Here is an examle user-data.ps1 file I use (slightly modified from one Adam Edwards shared with me):

<powershell>
 
$user="testuser"
$password="yomama"

"[System Access]" | out-file c:\delete.cfg
"PasswordComplexity = 0" | out-file c:\delete.cfg -append
"[Version]"  | out-file c:\delete.cfg -append
'signature="$CHICAGO$"'  | out-file c:\delete.cfg -append

net user /add $user $password;
net localgroup Administrators /add $user; 
 
winrm quickconfig -q
winrm set winrm/config '@{MaxTimeoutms="1800000"}'
winrm set winrm/config/service '@{AllowUnencrypted="true"}'

netsh advfirewall firewall set rule name="Windows Remote Management (HTTP-In)" profile=public protocol=tcp localport=5985 remoteip=localsubnet new remoteip=any
 
</powershell>

Here the user is first created, given admin rights and finally winrm is setup.


#4

User data is slightly different but does the same thing:
-Enable WinRMI
-Restarts winrm service
-Disables proxy
-Set admin’s password to known one which would be used during bootstrap process.

I have never managed to bootstrap instance in one step. Even knife bootstrap windows rmi ... fails if executed intermediately after failure of knife ec2 server create .... I repeatedly invoke knife bootstrap windows rmi ... which fails with different error message (depending on the state of winrm service). After few minutes it succeeds.
It is easy to draw conclusion that preconditions were not fulfilled to bootstrap instance. It is reproducible. It fails every time.
As a quick work around I will create custom AMI with installed chef client.
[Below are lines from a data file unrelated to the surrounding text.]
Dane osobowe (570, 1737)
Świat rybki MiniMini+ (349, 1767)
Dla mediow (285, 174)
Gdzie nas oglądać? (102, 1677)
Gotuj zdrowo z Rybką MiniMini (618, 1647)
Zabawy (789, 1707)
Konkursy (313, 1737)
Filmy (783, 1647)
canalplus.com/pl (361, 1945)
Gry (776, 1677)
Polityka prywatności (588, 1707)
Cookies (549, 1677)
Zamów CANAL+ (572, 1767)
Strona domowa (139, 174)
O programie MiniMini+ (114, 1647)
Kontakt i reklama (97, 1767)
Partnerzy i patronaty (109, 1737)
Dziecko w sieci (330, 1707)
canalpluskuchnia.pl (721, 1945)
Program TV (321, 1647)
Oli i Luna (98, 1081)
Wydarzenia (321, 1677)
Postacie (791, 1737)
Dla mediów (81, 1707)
I will specify user data which invokes first run of chef (which in turn registers node with chef server).


#5

How about changing your user-data to execute in this order:
-Disables proxy
-Set admin’s password to known one which would be used during bootstrap process.
-Enable WinRMI

This way your user has correct credentials as soon as WinRM becomes accessible.
Also, restarting winrm after enabling it is typically not necessary.


#6

Actual order of invocation is:
-Change password
-Configure WinrM
-Configure firewall
and
net stop winrm
sc.exe config winrm start=auto
net start winrm

I have checked fresh EC2 instance. WinRM service is set to autostart (delayed) but it is not running. It means “net stop winrm” will do nothing. Changing to start auto is also not necessary. The last one is needed: net start winrm. I am testing with t2.micro instances (1 CPU 1 GB RAM). They need more time to boot but it should not be reason to fail. Here is not question about seconds but few minutes.
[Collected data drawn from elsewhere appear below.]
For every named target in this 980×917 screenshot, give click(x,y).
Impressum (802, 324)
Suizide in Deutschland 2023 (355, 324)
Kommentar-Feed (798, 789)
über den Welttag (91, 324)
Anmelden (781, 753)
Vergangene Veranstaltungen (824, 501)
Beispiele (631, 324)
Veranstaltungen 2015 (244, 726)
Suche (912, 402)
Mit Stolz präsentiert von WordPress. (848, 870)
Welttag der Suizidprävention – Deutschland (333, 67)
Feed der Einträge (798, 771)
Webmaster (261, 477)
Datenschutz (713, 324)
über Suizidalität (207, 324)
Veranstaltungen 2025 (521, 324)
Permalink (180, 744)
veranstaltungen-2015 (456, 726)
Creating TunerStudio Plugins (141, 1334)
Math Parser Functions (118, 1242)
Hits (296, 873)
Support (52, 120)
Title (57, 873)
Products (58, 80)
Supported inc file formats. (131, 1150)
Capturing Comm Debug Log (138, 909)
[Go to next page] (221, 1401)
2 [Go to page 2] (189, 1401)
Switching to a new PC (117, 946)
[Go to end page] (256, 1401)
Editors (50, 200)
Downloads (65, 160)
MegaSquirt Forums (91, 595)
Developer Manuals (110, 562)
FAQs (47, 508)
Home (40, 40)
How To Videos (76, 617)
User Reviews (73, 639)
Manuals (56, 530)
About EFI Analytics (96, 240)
BTW. I tried workaround to create custom image with configured prerequisites. It seems EC2 instances do not support UserData for custom images. (even basic script dir c:\ > c:\dir.txt did not produce output).


#7

What does your command line look like, e.g. knife ec2 server create ...? Are you passing a run list? We recently fixed a bug that exhibited this behavior if you weren’t. Those fixes haven’t been released yet, but you can workaround it by passing a run list.


Have you tried running with -V -V to get debugging output yet? If so, could you share it?

There was another bug where the stacktrace included in the debugging output wasn’t being included in some circumstances when using knife-ec2, but I don’t believe it affected knife bootstrap.


#8

I added --run-list option and it worked.
Thanks a lot :slight_smile: I am able to bootstrap instance in one step.